> [Extracted material]:
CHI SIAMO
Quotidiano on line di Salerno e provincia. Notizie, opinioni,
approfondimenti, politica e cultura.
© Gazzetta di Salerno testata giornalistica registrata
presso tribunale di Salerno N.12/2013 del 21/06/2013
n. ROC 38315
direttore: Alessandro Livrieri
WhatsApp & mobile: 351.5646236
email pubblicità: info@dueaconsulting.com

==

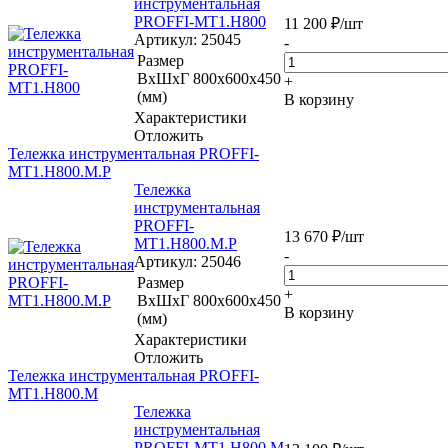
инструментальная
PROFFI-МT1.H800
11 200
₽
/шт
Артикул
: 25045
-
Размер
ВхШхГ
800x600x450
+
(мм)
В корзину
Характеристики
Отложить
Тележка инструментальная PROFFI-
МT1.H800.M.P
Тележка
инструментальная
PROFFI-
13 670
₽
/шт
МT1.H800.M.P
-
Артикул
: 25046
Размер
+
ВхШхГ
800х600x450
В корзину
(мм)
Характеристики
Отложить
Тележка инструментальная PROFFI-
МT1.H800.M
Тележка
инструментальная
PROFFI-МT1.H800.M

> [What you need to do]:
Write out, from the lines above, only those from the line with "approfondimenti, politica e cultura." to the line with "email pubblicità: info@dueaconsulting.com", exactly as given, including the first and the last.

> [Answer to the exercise]:
approfondimenti, politica e cultura.
© Gazzetta di Salerno testata giornalistica registrata
presso tribunale di Salerno N.12/2013 del 21/06/2013
n. ROC 38315
direttore: Alessandro Livrieri
WhatsApp & mobile: 351.5646236
email pubblicità: info@dueaconsulting.com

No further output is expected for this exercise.